# Taking my belongings back to the USA....what is needed for US customs?



## atomant

Hey all, I'm returning to the USA and need the info on what is needed to cross the border with all my belongings. Half of the things I bought in the US and most of my furniture was bought here in Mx.
Or if you know where I can look to get this info that would help also.
Thank you, Sam


----------



## cuylers5746

*Moving back to EEUU*



atomant said:


> Hey all, I'm returning to the USA and need the info on what is needed to cross the border with all my belongings. Half of the things I bought in the US and most of my furniture was bought here in Mx.
> Or if you know where I can look to get this info that would help also.
> Thank you, Sam


Hi Atomant;

Since, no one has replied, I'll try and give it a shot. We moved a household of stuff into and then out of Baja Norte before.

Personally I think it's no different than you getting off a cruise ship and having to declare all the items you purchased while out of the USA. Get on the US Custom's website and research it, is the best way to go.

It's been a while, but I think it was a $300.00 exemption per person and only 1 liter of alcohol per person. So if it's you and you're wife it's probably $600.00 worth?

You personal clothes, toiletries, lap tops, PC, sports equipment etc. would probably be exempt, best if you can show receipts for bigger USA purchased items, if not Credit Card Statements. So, for your furniture and obviously purchased items in Mexico I would;

A.) Bring original receipts for what you paid them and in what year? That way you can argue with what the devaluaed price would be? After you have that maybe ask an Accountant in USA before you head north what should be the depreciation schedule? Second best go to Amazaon.com and buy the most current Lassiter's Tax Digest and and have it shipped to you in Mexico and do you're own Depreciation Schedule on it based upon what they say?

B.) Probably don't have that so, go to a furniture store in your town in Mexico and ask them if you could pay one of their agents to come to your house, list everything down in great detail and any serial numbers, that you're taking north with you and in detail like on an Invoice with their Offical Printed Company, name, address, phone nos. and have them value "each item" as used. I've done that before and in a crunch most Custom's agents either in USA or Mexico take that as the valuation, as they don't have a clue what it's worth used.

What helps coming either way across the border "full to the gills" in your car or van is to have two nice spread sheets with;
1.) All non declared "expempt" personal items.
2.) All "declared items", listed in detail with your depreciated evaluations on it.
All public servants on both sides of the border are looking for the least amount of work, but still doing their job.
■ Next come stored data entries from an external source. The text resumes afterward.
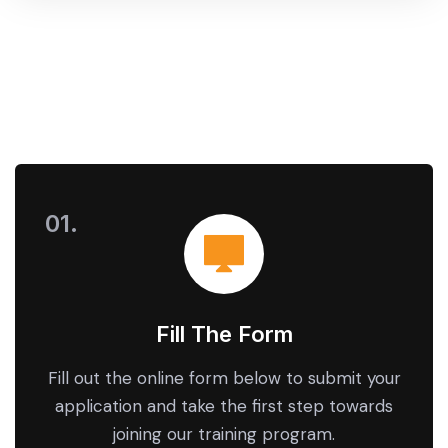
Fill The Form
Fill out the online form below to submit your
application and take the first step towards
joining our training program.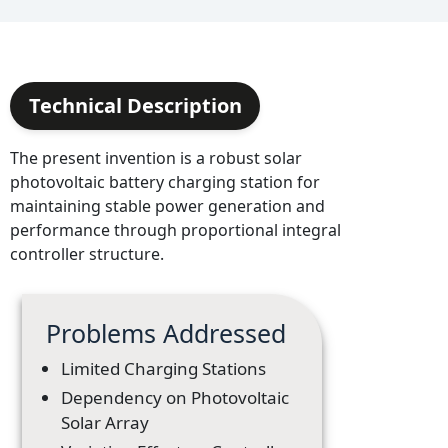
Technical Description
The present invention is a robust solar
photovoltaic battery charging station for
maintaining stable power generation and
performance through proportional integral
controller structure.
Problems Addressed
Limited Charging Stations
Dependency on Photovoltaic
Solar Array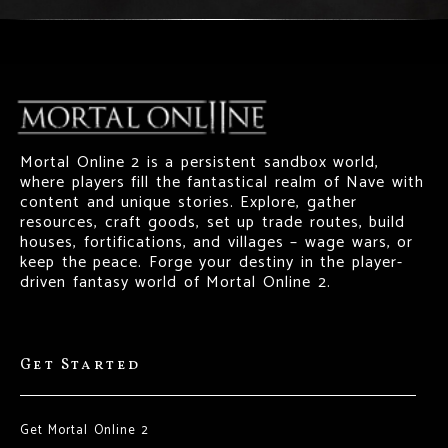
Mortal Online 2 is a persistent sandbox world,
where players fill the fantastical realm of Nave with
content and unique stories. Explore, gather
resources, craft goods, set up trade routes, build
houses, fortifications, and villages – wage wars, or
keep the peace. Forge your destiny in the player-
driven fantasy world of Mortal Online 2.
Get Started
Get Mortal Online 2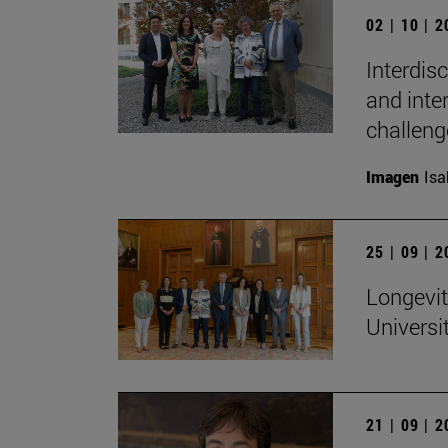
02 | 10 | 
Interdis
and inte
challeng
Imagen
Isa
25 | 09 | 
Longevit
Universi
21 | 09 | 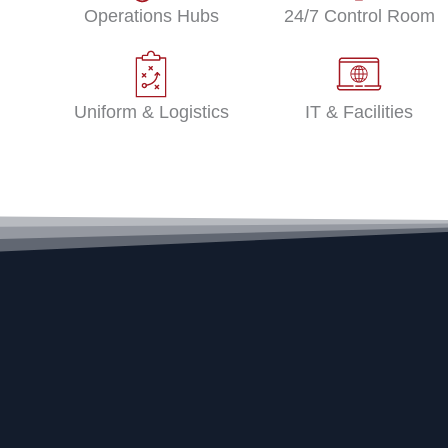
Operations Hubs
24/7 Control Room
Uniform & Logistics
IT & Facilities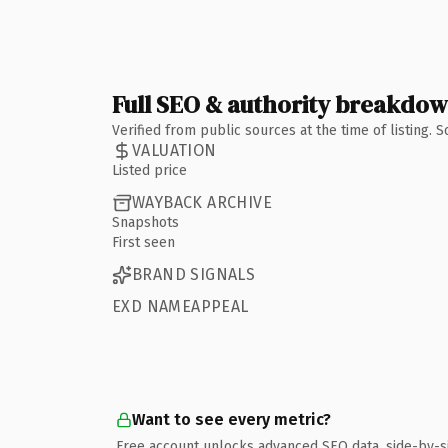
Full SEO & authority breakdo
Verified from public sources at the time of listing.
VALUATION
Listed price
WAYBACK ARCHIVE
Snapshots
First seen
BRAND SIGNALS
EXD NAMEAPPEAL
Want to see every metric?
Free account unlocks advanced SEO data, side-by-s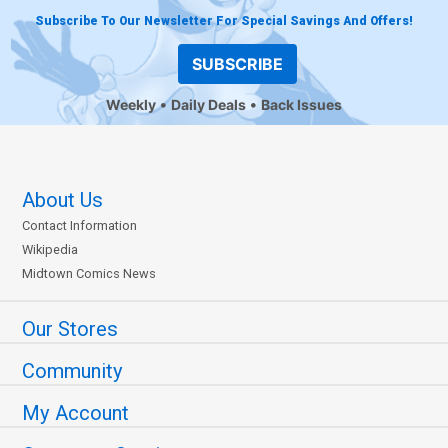
Subscribe To Our Newsletter For Special Savings And Offers!
SUBSCRIBE
Weekly
Daily Deals
Back Issues
About Us
Contact Information
Wikipedia
Midtown Comics News
Our Stores
Community
My Account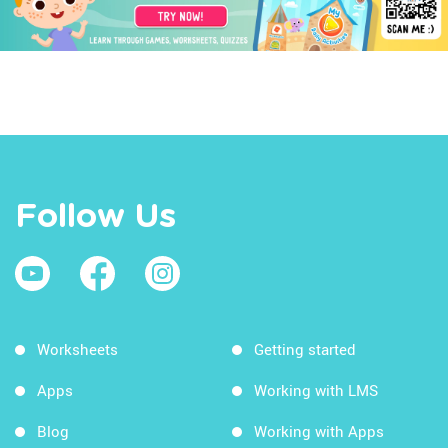
Follow Us
Worksheets
Getting started
Apps
Working with LMS
Blog
Working with Apps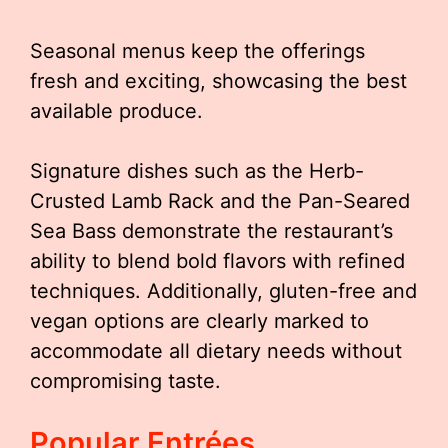
Seasonal menus keep the offerings
fresh and exciting, showcasing the best
available produce.
Signature dishes such as the Herb-
Crusted Lamb Rack and the Pan-Seared
Sea Bass demonstrate the restaurant’s
ability to blend bold flavors with refined
techniques. Additionally, gluten-free and
vegan options are clearly marked to
accommodate all dietary needs without
compromising taste.
Popular Entrées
If you've already done it for them with your spread sheets priced out, they'll just direct you to the office to pay your duty (9 out of 10) times they never open up your car or van. They feel you're being up front to them, why bother going through a half hour of taking everything out of your car or van and inspecting it? Caviat; that you look clean cut, not looking like a hippy and reeking of the smell of Mota that's illegal in the USA.

Then pay your duty on that and your on your way. Don't expect a free pass, getting everything across into USA. No punching a button and getting a Green or Red light coming into USA. But duty on used items should be minimum. Again, refer to the US Customs website as your guide.

Cuyler


----------



## atomant

Thank you very much !!!!!!!! These are great tips. Many times the government websites are a nightmare. But I will research the sites.


----------



## Ajijic Lady

Household goods that you USED in Mexico for a year are EXEMPT from customs. I made a huge list, though no one wanted to look at it (better over prepared, I'd make the list again)...I indicated when/where we bought it. Go to US Customs website and read about "residents returning to the US" there's a ton of info on this. Coming from MX there are 2 exemptions that apply: the one year holding and using household goods and also another NAFTA exemption for artwork other items MADE in MX...they are also exempt from customs duty. 

In the end, at the Nogales crossing, we told the agent we own a house in MX, that we are in process of selling it and were bringing items from that house (resided 5 years) back to the US. They had no follow up questions other than the routine: any drugs, alcohol, food, meats, etc. 

We did this in early September. 

Read this brochure, go to page 17 (I think)http://www.cbp.gov/linkhandler/cgov/travel/vacation/kbyg/kbyg_regulations.ctt/kbyg_regulations.pdf


----------



## atomant

Thank you soooooooo much. This is a great help !!!!!!!


----------



## jazzgal65

I am also in the process of considering a move back to teh US. (my husband died suddenly and I feel I may need to return with my two children). We have aquired some furniture in MX. and do not own a vehicle so we would need to hire a company or individual to move us. Has anyone gone through the process in taking more than what would fit in a personal vehicle. We don't have rooms and rooms of furniture but some treasured things that my husband aquired here and we don't want to part with them in our move. Also, of course the personal items that we moved down here in our "household goods" move. Any help with trusted movers? Thank you!


----------